I am using jupyter notebook documentation to get access to the data, as prescribed in the documentation Using
channel_id, we can select the spikes and LFP within an arbitrary time interval. Noted that we need to use
method='nearest' when selecting the LFP data channel, since not every electrode is included in the LFP DataArray. I want to confirm what I understood from the python notebooks documentation, the number of units_of_interest, is the LFP Data which is associated with the spike times right? and the units_of_interest is not more than 10, we want to work on a large number of channels which has spike times.
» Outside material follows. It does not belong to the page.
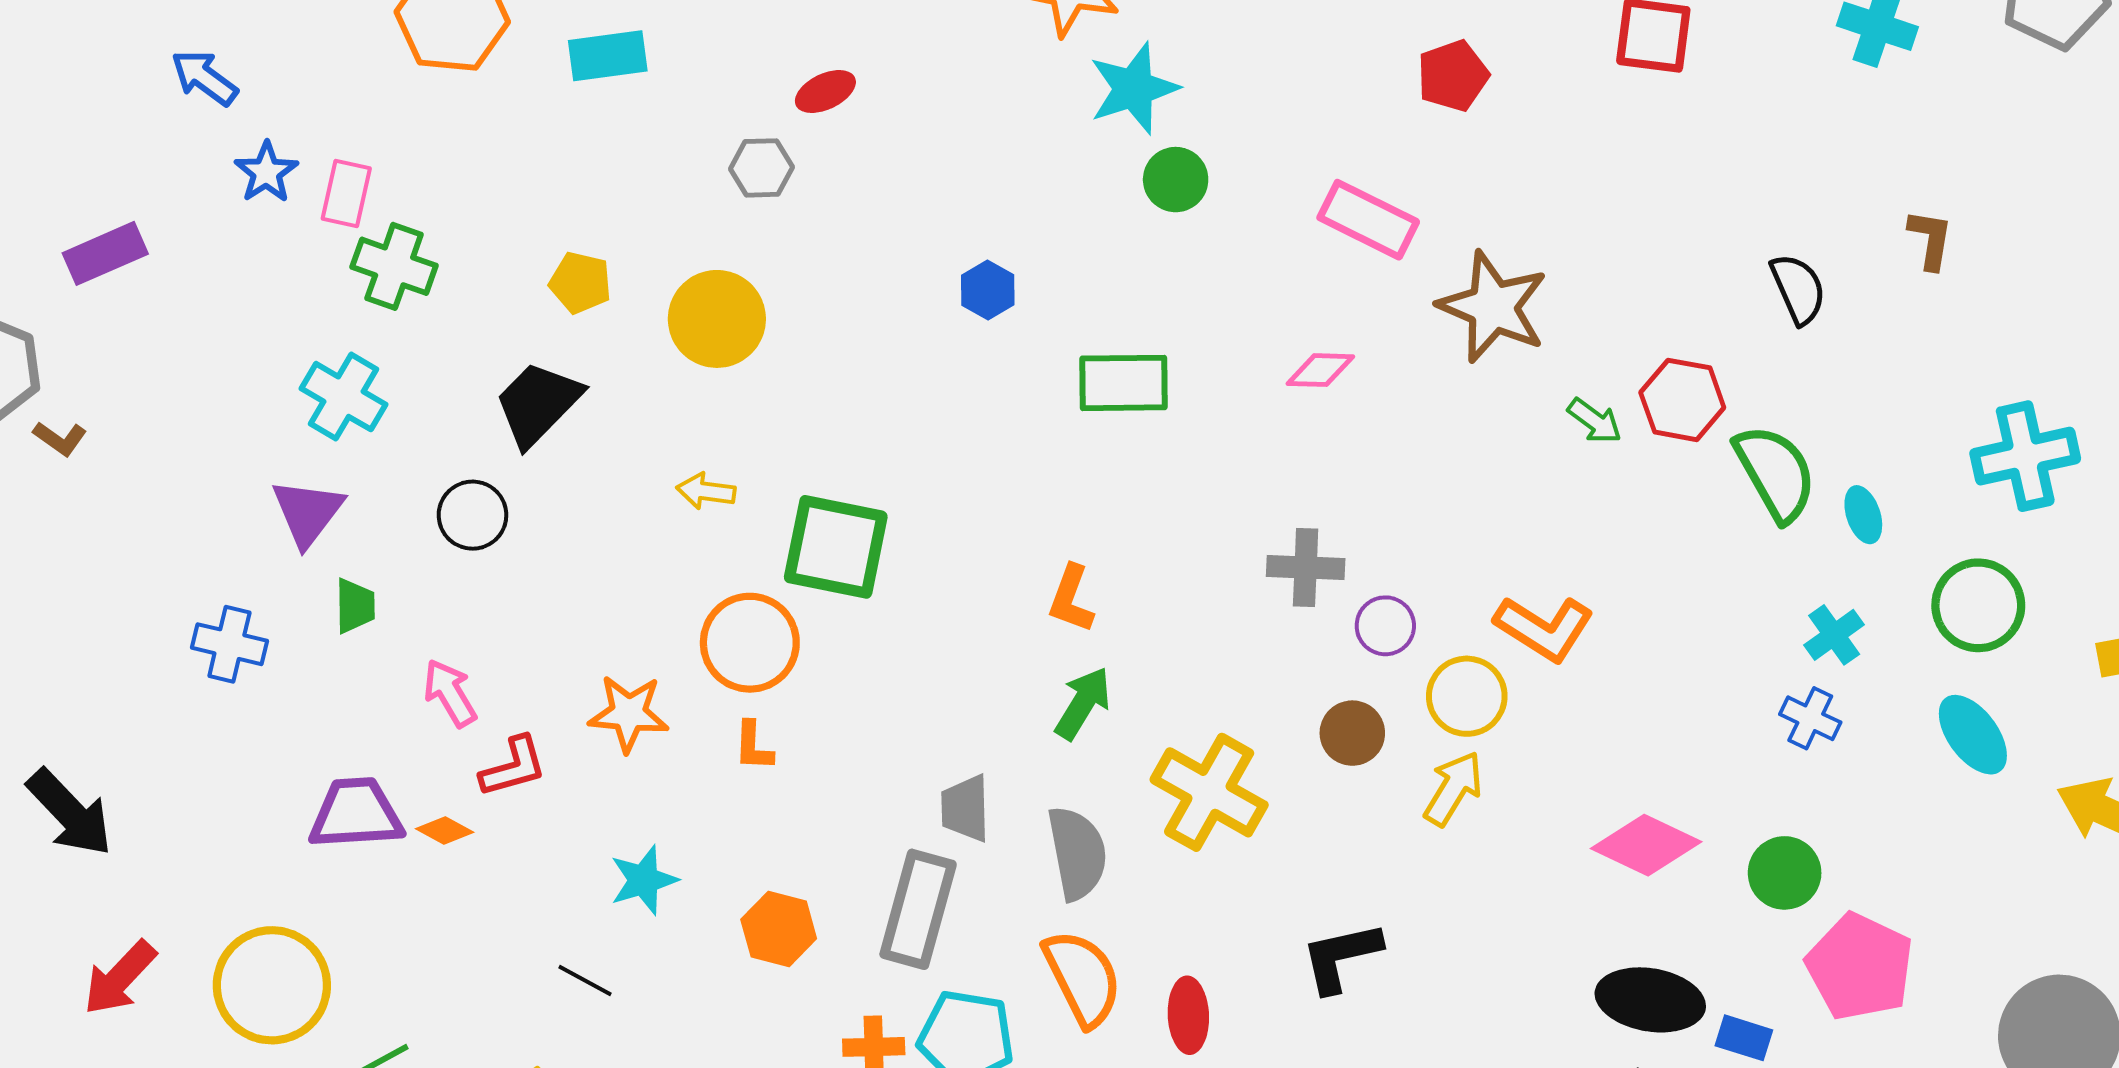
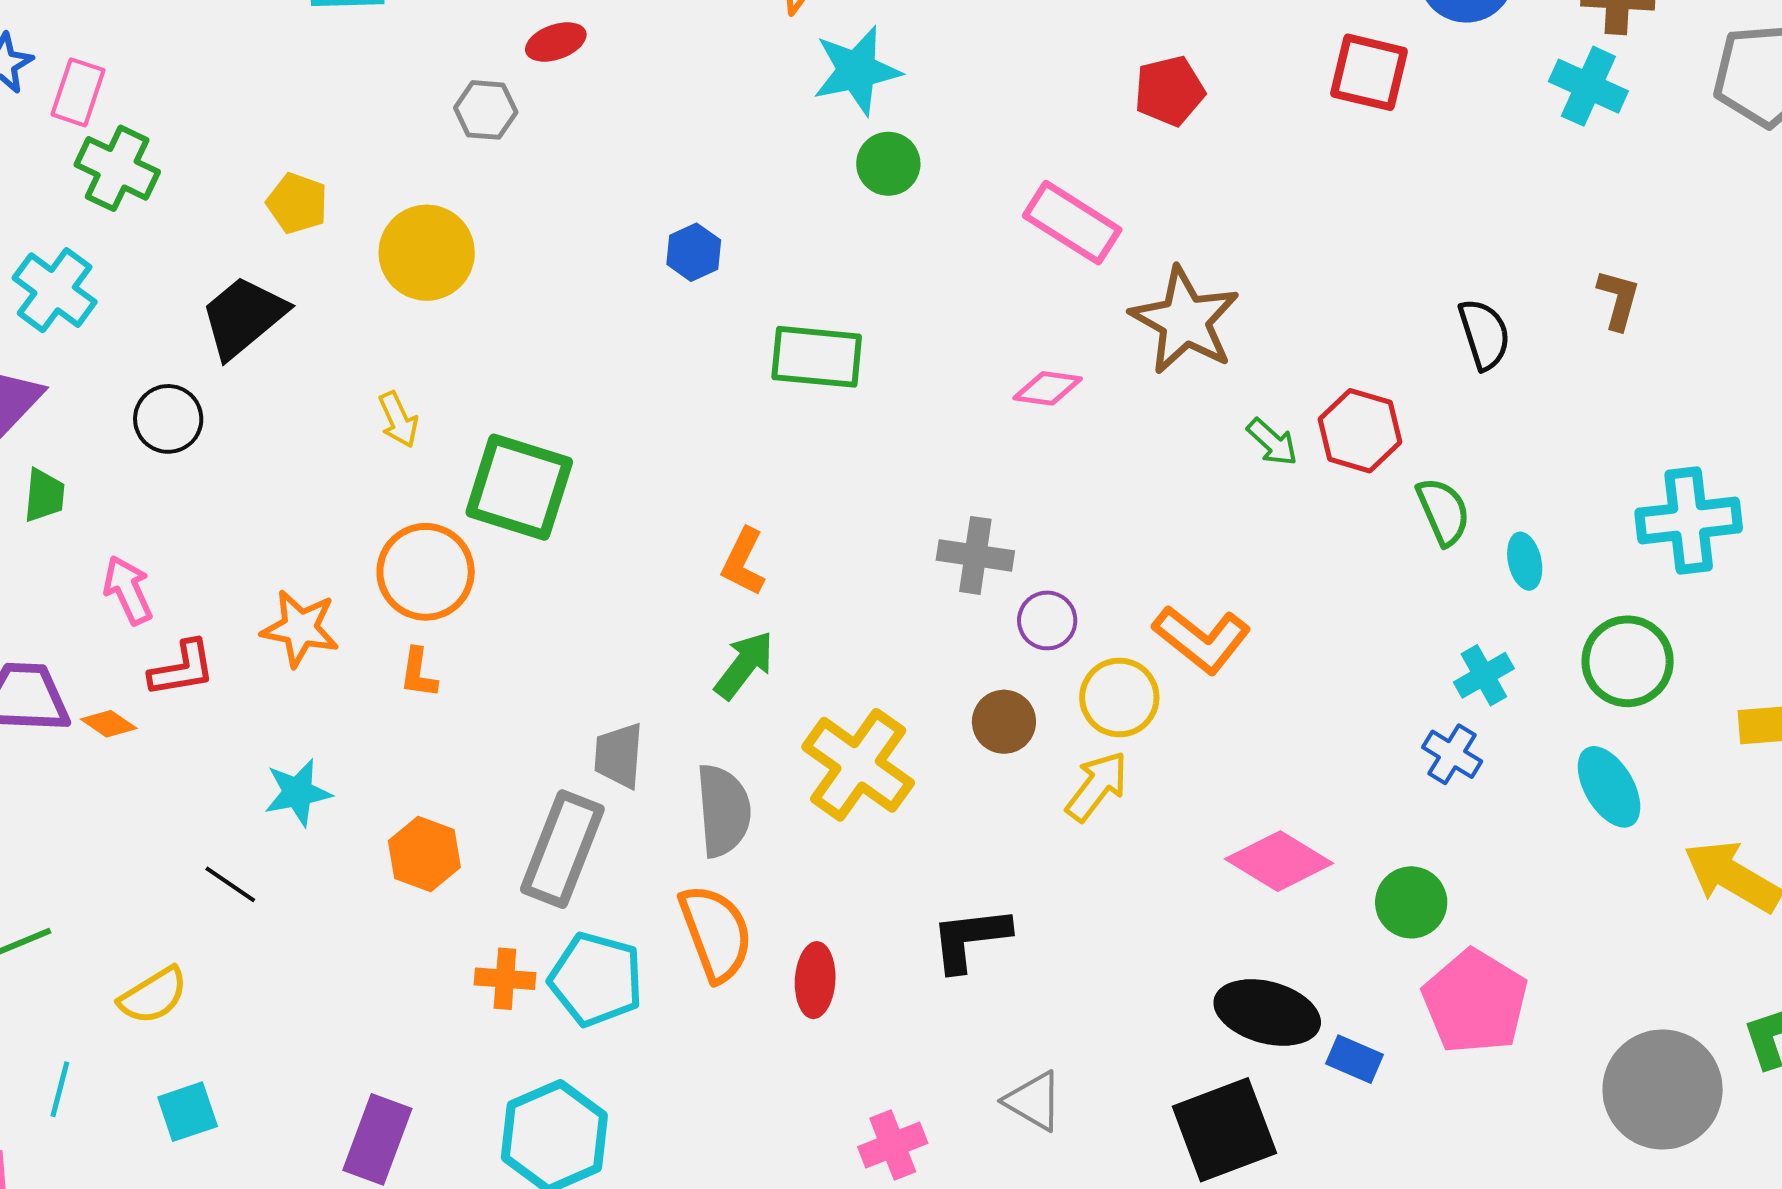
pink diamond: (1320, 370) -> (1048, 388), moved
green semicircle: (1775, 473) -> (1443, 511), size x0.7
yellow arrow: (706, 491) -> (398, 420), turned -128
Since I want to work on the processing of a large datasets, I was wondering how can I get access to the raw electrode data and spike times of all the probes of a particular session.
The raw data (all Neuropixels channels sampled at 30 kHz) is available as part of an AWS Public Dataset. The easiest way to interact with this data is by mounting the S3 bucket in an AWS SageMaker instance. It’s also possible to download these files via the AWS Command-Line Interface, but this will be quite slow, as there is ~1.2 TB of data for each experiment.
See this thread for information on how to align the raw data with the spike times in the NWB files.
Hi Joshs, thank you.
Is it the correct way to dowload the spike_band.dat file from download option, I hope that this is file which contains the raw data of particular probe of a session. and I do want to know how do I read such a large file in my system
And does this file contain spike times too?
You can read very large .dat files in Python using memory-mapping, so the data is not all loaded at once:
import numpy as np
directory = '/path/to/file'
num_channels = 384
data = np.memmap(os.path.join(directory, 'spike_band.dat'), mode='r', dtype='int16')
data = data.reshape((len(data) // num_channels, num_channels))
The spike times are accessible via the NWB files for each session.